Following our cryptography related article series, this article addresses Hash Functions and their importance to blockchain and cryptography in general. Starting with a simple definition, a cryptographic hash function is a one-way function that can map data of any arbitrary size to data of fixed size. The input to the hash function is called pre-image and the output is called hash. The one-way property, also known as pre-image resistance, means that it is computationally infeasible to recreate the pre-image if one only knows the output hash. A brute-force approach would be practically impossible, given that the search space tends to infinite.
Therefore, a cryptographic hash function should have the following properties:
• Determinism: A given input message always produces the same hash output.
• Pre-Image resistance: One-way property.
• Easy to compute: Computing the hash of a message is efficient, due to its linear complexity (The bigger the message, the lower the efficiency).
• Avalanche Effect: Any kind of change to the message should change completely the hash output, so that there is no correlation between outputs.
• Irreversibility: As previously described, computing the message from its hash is infeasible.

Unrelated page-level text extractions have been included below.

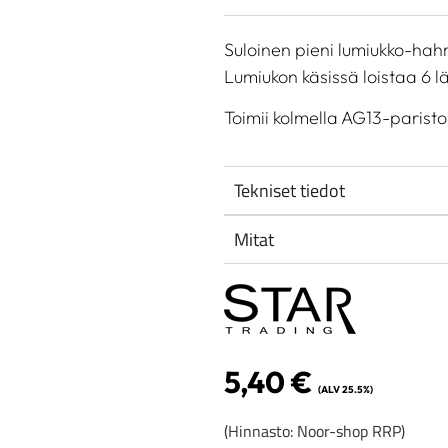
Suloinen pieni lumiukko-hah
Lumiukon käsissä loistaa 6 
Toimii kolmella AG13-paristo
Tekniset tiedot
Mitat
5,40
€
(ALV 25.5%)
(Hinnasto: Noor-shop RRP)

• Collision resistance: A strong collision resistance means that two different input messages should not have the same output
• Large output space: Output space large enough to make a brute force search infeasible.
With these properties, Hash Functions can be used on several applications, such as: Data fingerprinting, Message integrity (error detection), Proof of Work, Authentication, hash tables, pseudorandom number generators, peer-to-peer file sharing etc. They also have a vital role in blockchain, being used twice on the PoW function on Bitcoin in order to verify the computational effort spent by miners; digital signatures also have hash functions present on their algorithm; and the blocks of the blockchain are chained by block headers that contain the hash of the previous block header, therefore any change on the blocks will be immediately detected due to the change of the hash output.
There are several different classes of hash functions and algorithms, the most relevant for blockchain technology are the Secure Hash Algorithms (SHA), SHA-256 and SHA-3. Both algorithms are used in Bitcoin and Ethereum respectively. SHA-256 has a maximum input message of less than 264 -bits and the output is a 256-bit digest. The algorithm consists of an iterated hash function approach, in which the input message is compressed in multiple rounds on a block-by-block basis in order to produce the compressed output. SHA-3, also known as Keccak-256, has a different structure from the previous algorithm. It uses a newer approach called sponge and squeeze construction, which is a random permutation model. The Ethereum addresses are unique identifiers derived from public keys using the Keccak-256 hash function. As described on the previous Public Key article, the public key is derived from the private key using a Elliptic Curve Cryptography algorithm, and then Keccack-256 is applied to the public key, and then the 20 least significant bytes are considered as the Ethereum Address.
With this, one can verify how important cryptographic algorithms are for all of the blockchain advantages and characteristics. These technologies are in constant development and study and are also being applied for scalability purposes, with Zero Knowledge Proofs (ZKPs) being used on Ethereum Rollups. These proofs are used to prove the validity of an assertion without revealing any of its information, and will be the theme of future articles.